= DATA FOR THE TASK =
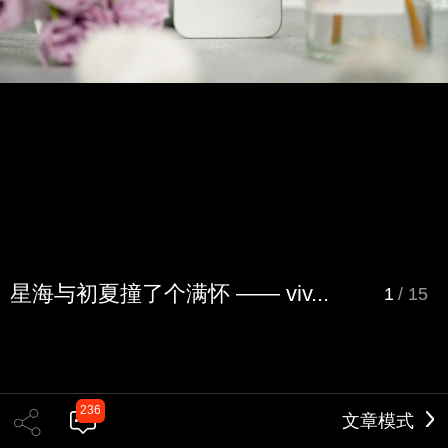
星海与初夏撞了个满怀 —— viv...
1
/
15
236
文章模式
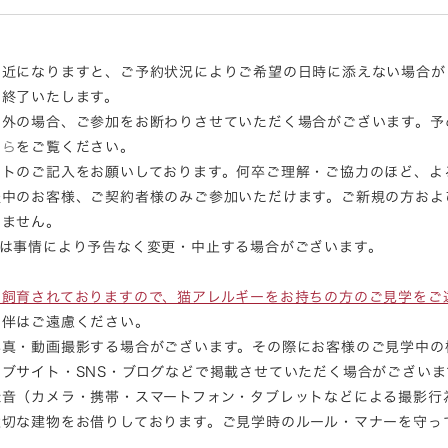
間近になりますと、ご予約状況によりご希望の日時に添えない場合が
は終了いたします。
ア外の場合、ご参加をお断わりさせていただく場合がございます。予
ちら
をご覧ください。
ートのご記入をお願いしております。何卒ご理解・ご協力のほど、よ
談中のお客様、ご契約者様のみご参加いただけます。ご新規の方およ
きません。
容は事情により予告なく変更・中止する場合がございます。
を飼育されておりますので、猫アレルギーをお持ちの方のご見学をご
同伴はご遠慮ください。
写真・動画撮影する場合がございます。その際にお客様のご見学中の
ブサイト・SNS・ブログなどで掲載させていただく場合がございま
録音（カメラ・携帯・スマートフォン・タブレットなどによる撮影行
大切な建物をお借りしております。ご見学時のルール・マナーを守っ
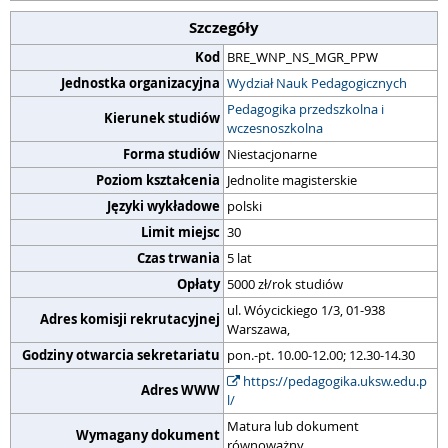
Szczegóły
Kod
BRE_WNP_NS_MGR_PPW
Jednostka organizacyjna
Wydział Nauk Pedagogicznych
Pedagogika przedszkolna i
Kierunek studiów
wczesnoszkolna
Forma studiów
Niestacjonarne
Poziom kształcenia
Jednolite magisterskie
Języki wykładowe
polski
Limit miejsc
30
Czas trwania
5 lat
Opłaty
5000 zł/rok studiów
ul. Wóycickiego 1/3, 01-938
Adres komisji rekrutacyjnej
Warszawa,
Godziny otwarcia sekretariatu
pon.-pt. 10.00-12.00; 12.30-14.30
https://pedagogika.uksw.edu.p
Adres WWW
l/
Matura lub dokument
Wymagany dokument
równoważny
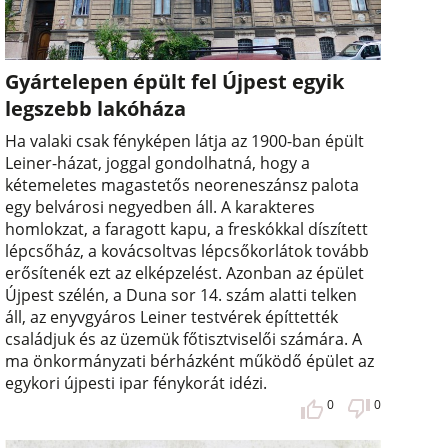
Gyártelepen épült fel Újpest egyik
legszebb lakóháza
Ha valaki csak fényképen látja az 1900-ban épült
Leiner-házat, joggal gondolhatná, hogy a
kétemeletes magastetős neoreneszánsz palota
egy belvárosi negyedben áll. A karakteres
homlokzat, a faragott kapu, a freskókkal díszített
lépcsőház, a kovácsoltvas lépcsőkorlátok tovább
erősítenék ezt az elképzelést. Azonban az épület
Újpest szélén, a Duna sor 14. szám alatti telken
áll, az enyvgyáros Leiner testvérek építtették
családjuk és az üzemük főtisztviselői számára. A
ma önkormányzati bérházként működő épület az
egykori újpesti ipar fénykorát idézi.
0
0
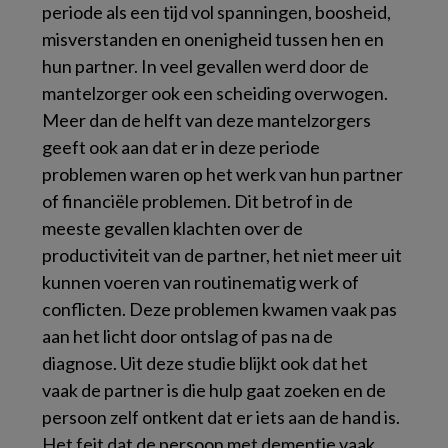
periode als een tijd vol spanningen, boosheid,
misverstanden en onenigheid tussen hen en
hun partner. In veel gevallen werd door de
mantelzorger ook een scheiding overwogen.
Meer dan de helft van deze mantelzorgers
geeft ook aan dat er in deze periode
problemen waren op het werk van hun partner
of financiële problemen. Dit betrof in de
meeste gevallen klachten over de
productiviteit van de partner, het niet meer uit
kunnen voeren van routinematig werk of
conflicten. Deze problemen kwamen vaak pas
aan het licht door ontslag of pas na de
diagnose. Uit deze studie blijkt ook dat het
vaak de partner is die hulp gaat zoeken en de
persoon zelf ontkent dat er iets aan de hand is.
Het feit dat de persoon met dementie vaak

= TO DO =
Using the data above, set down each line from the line with "https://pedagogika.uksw.edu.p" to the line with "Leiner-házat, joggal gondolhatná, hogy a" exactly, both ends included, and leave the pictures behind. Nothing else belongs.

= SOLUTION FOR THIS TASK =
https://pedagogika.uksw.edu.p
Adres WWW
l/
Matura lub dokument
Wymagany dokument
równoważny
Gyártelepen épült fel Újpest egyik
legszebb lakóháza
Ha valaki csak fényképen látja az 1900-ban épült
Leiner-házat, joggal gondolhatná, hogy a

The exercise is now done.